Comment France Travail « simplifie » les contrôles ?
Un·e contrôleur·se n’a plus à contacter le chômeur ou la chômeuse, ni via l’envoi d’un questionnaire ni via un entretien téléphonique. Désormais, il y a un grand risque d’être contrôlé sans le savoir, en recevant juste une notification dans son « espace personnel ». Le processus peut être réalisé sur la seule base de l’analyse de son dossier. La personne a dix jours pour contester. Si elle ne pense pas à consulter son espace personnel, elle peut se faire suspendre ses droits sans avoir jamais eu la possibilité de s’expliquer.
Quelle est la place des algorithmes dans ce processus ?
France Travail mise sur l’automatisation des contrôles pour pouvoir les massifier. L’institution déploie un algorithme de profilage qui guide la·e contrôleuse·eur en classant les sans-emploi en trois catégories : « clôture » (c’est à dire pas de problème, pas de contrôle), « clôture potentielle » et « contrôle ». Le rôle de cet algorithme est de prémâcher le travail afin de réduire le temps nécessaire à l’analyse d’un dossier et ainsi pouvoir multiplier les contrôles à moindre coût. Tout ceci vise à tenir l’objectif, fixé par Emmanuel Macron et Gabriel Attal, d’augmenter le nombre de vérifications à 1,5 millions en 2027, sachant qu’il était de 200 000 en 2017 et 400 000 en 2024.
Que répond France Travail quand vous leur demandez cet algorithme ?
Des journalistes de Cash investigation – avec qui la Quadrature travaillait – ont demandé à accéder au code de l’algorithme. Suite à l’absence de réponse, iels ont saisi la Commission d’accès aux documents administratifs (Cada), qui l’a demandé à son tour. Dans sa réponse à la Cada, le directeur de France Travail, Thibault Guilluy, a affirmé qu’il n’y avait « aucun algorithme appliqué dans le ʺcontrôle de la recherche d’emploi rénovéʺ », ni dans la sélection ni dans le contrôle. Or les documents de France travail montrent évidemment qu’un algorithme est utilisé entre autres pour le profilage des personnes.
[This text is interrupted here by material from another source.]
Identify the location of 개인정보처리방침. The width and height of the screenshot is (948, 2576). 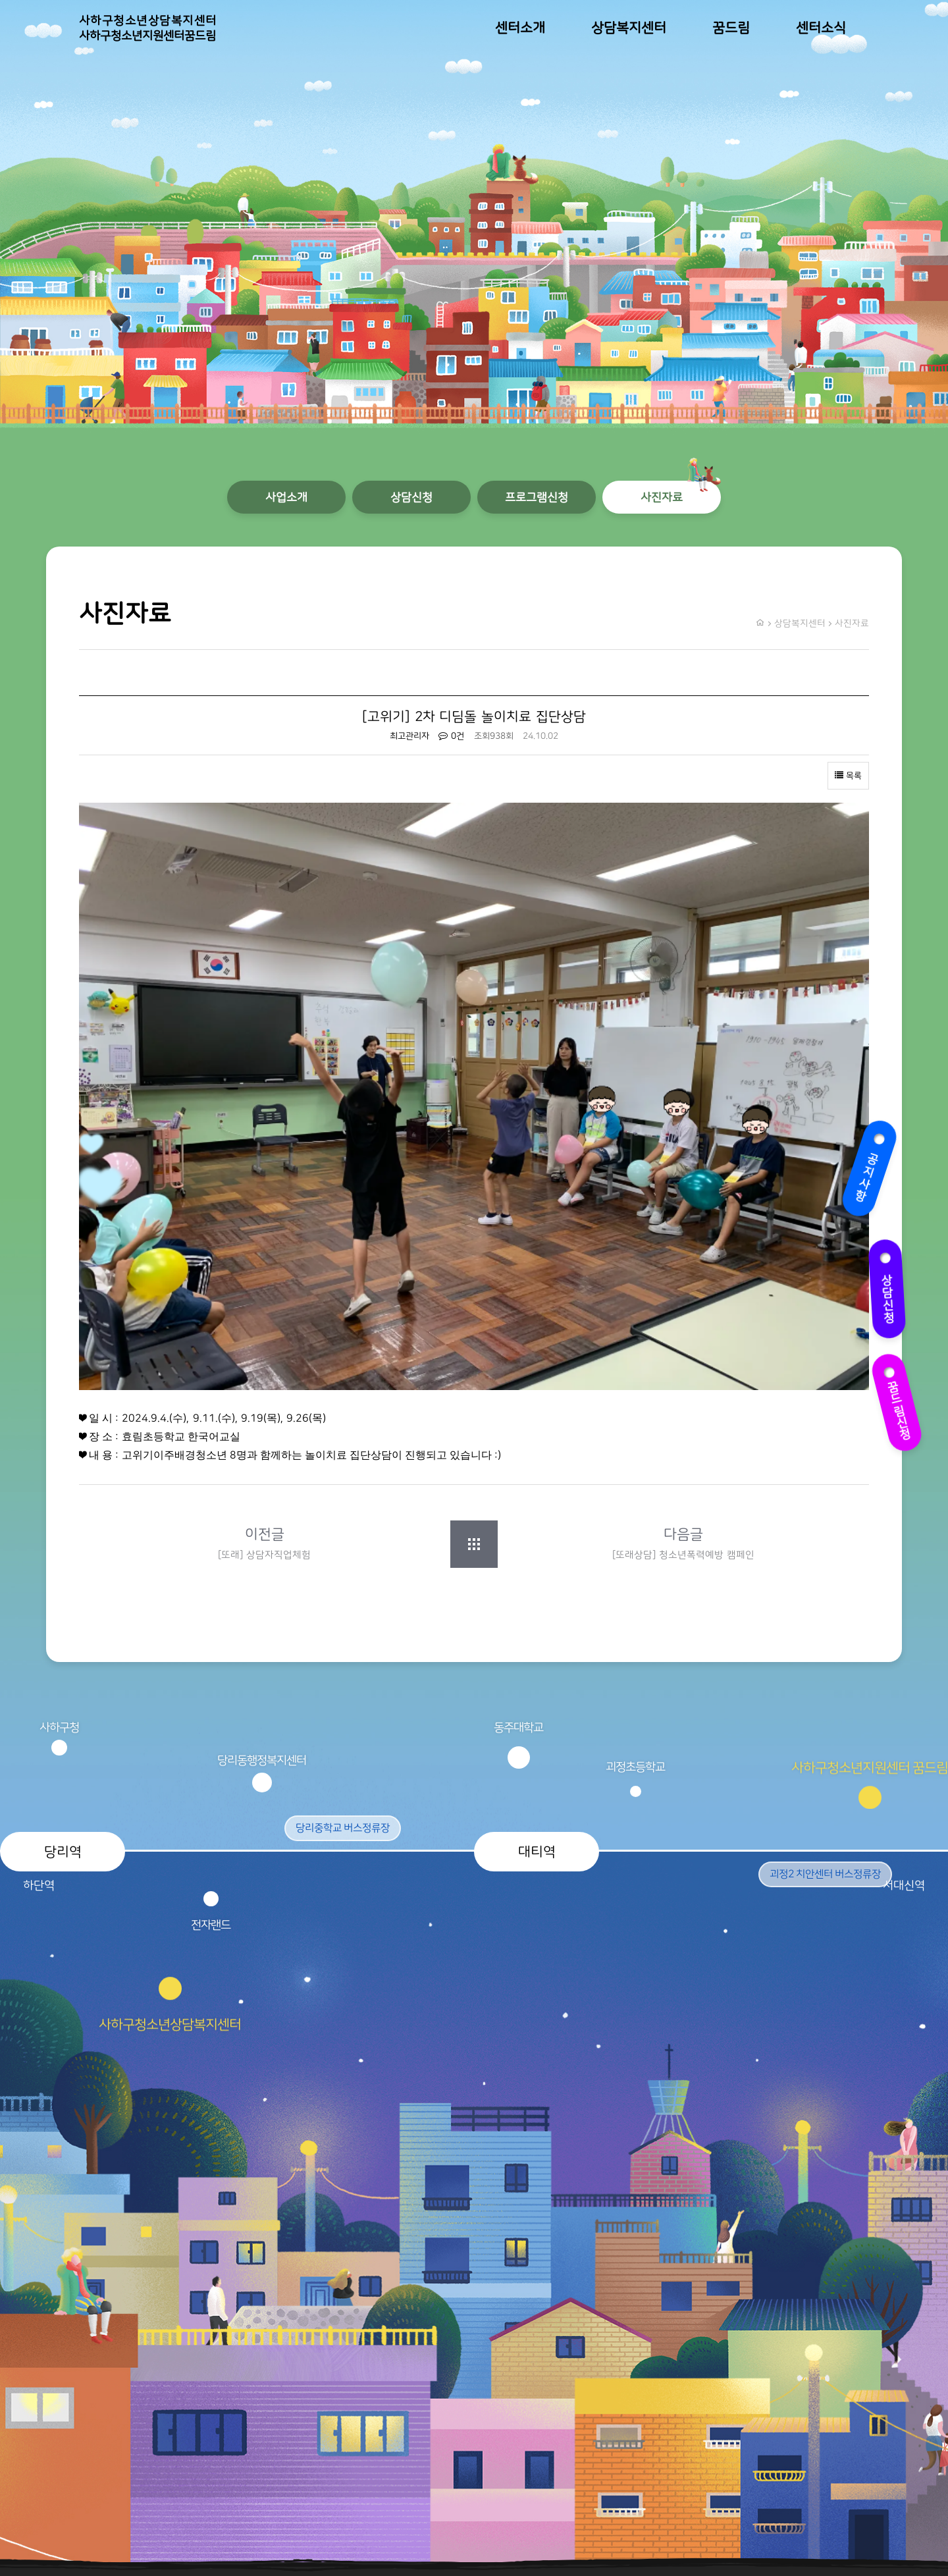 (832, 2473).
Un autre algorithme aide à décider qui doit faire l’objet d’un contrôle. Cet algorithme cible notamment les allocataires qui pourraient accepter des emplois dans les métiers dits « en tension ». Ce sont les métiers pour lesquels il existe des difficultés de recrutement, souvent aux conditions difficiles et mal payés : le médico-social, l’entretien, la restauration, le BTP, etc. L’objectif de la politique de contrôle, c’est avant tout de forcer les personnes à accepter ces emplois précaires et mal rémunérés.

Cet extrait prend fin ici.